Source material »

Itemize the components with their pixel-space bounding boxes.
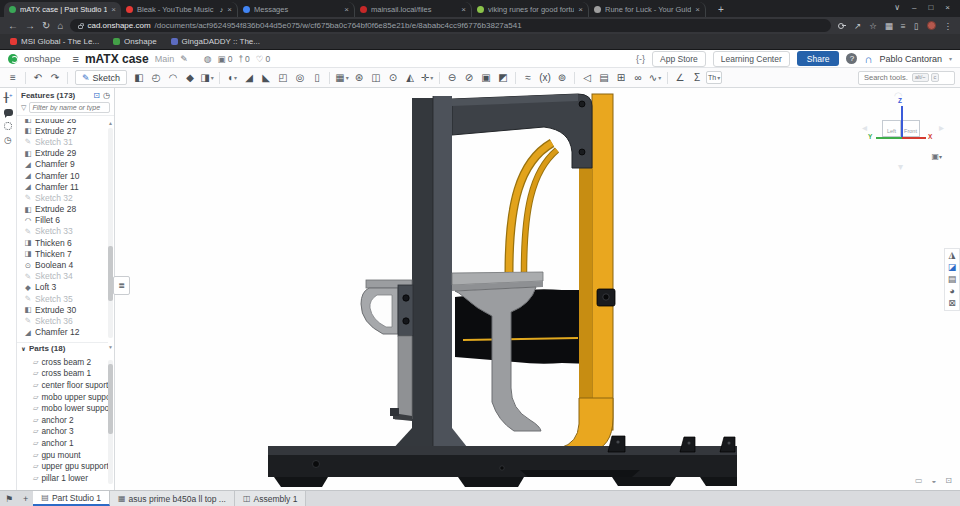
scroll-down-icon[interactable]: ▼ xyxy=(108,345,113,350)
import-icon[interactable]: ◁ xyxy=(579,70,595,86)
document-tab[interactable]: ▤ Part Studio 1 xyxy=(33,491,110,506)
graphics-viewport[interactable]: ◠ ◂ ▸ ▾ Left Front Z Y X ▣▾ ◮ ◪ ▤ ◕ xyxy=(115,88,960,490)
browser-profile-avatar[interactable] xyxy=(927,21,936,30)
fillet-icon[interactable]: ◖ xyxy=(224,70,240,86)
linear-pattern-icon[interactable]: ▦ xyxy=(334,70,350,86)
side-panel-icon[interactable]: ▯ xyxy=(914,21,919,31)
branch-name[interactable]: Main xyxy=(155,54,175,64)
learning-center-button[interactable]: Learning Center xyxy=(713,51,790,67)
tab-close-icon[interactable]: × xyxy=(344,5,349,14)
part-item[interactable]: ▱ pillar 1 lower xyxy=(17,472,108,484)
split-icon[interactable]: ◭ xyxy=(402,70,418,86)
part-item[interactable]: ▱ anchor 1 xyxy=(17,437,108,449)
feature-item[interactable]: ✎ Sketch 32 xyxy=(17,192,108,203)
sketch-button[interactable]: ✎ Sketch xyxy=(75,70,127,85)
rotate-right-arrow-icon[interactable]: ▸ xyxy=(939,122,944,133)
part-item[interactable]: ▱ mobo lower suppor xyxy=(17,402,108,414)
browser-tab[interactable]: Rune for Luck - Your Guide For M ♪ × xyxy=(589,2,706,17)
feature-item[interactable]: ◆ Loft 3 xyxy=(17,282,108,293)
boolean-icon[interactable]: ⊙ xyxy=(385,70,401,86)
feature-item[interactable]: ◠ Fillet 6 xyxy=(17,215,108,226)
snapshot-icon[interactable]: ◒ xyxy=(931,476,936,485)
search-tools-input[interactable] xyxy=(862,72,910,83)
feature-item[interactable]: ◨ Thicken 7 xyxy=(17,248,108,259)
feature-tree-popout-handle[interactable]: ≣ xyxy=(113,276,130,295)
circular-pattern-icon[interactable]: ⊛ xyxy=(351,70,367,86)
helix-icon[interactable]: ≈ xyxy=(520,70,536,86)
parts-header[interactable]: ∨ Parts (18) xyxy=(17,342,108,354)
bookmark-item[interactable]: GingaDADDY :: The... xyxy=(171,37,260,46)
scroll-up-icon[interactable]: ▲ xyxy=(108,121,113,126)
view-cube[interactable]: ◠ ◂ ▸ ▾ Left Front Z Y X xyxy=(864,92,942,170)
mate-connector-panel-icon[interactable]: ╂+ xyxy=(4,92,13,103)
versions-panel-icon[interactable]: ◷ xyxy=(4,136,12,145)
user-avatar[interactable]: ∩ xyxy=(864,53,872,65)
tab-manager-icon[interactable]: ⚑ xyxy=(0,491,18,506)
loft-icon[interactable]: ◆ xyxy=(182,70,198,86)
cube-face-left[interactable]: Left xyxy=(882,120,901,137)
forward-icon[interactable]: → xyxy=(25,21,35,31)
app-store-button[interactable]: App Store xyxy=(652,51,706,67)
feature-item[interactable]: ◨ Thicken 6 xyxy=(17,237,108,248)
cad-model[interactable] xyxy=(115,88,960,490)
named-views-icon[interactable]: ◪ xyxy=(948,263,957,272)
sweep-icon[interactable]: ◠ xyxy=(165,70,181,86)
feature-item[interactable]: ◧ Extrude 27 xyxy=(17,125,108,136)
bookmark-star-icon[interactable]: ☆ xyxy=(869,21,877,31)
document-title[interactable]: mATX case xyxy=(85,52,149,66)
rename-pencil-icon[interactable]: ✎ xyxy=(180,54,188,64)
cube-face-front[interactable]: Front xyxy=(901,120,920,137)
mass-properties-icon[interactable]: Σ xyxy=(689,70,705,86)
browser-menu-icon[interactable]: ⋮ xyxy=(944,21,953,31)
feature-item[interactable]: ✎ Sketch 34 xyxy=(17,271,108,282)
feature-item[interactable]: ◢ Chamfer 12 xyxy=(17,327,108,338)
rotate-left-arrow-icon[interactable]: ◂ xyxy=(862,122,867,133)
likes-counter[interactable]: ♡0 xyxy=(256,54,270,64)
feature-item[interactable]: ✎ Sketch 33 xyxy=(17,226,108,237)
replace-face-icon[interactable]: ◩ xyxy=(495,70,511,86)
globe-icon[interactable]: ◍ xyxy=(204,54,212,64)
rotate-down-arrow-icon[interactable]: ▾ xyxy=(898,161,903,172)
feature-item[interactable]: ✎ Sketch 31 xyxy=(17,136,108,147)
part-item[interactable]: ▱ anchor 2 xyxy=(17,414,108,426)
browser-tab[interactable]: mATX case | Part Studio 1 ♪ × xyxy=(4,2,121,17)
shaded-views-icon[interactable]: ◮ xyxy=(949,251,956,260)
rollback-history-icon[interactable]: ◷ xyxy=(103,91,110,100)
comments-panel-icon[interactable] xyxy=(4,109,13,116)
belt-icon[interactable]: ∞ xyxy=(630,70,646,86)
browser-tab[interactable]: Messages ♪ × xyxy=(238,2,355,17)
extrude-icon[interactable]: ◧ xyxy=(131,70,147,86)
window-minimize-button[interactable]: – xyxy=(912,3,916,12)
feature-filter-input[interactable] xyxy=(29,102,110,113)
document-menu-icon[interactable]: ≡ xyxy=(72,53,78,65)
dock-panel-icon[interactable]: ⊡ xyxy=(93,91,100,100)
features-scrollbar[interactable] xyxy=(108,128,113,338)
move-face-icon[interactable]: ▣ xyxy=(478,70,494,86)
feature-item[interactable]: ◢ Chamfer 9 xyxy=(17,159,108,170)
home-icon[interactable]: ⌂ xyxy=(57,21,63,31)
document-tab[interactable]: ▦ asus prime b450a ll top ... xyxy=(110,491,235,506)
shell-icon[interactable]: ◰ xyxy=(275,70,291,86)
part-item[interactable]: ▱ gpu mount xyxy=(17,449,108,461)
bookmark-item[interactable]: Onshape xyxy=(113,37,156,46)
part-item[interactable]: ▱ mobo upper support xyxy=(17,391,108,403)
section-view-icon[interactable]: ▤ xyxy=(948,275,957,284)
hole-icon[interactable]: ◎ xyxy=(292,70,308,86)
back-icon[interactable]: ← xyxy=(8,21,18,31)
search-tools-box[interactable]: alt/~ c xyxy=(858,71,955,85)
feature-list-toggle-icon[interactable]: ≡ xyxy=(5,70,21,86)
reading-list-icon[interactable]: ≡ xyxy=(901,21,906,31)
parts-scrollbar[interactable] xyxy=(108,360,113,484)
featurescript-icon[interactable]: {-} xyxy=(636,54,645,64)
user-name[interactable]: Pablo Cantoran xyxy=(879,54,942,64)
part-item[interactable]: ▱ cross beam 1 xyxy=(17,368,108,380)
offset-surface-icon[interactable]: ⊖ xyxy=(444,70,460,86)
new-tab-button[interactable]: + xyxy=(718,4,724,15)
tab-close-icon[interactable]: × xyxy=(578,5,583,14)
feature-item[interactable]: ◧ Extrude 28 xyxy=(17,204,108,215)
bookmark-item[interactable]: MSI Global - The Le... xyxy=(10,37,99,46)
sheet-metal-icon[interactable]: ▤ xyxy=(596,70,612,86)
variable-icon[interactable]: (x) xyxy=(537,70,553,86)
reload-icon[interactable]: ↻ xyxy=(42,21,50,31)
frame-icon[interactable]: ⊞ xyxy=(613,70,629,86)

Assigned task » Look through the material above for the string "pattern" and copy each line that has it.

Response to the task »
linear-pattern-icon[interactable]: ▦ xyxy=(334,70,350,86)
circular-pattern-icon[interactable]: ⊛ xyxy=(351,70,367,86)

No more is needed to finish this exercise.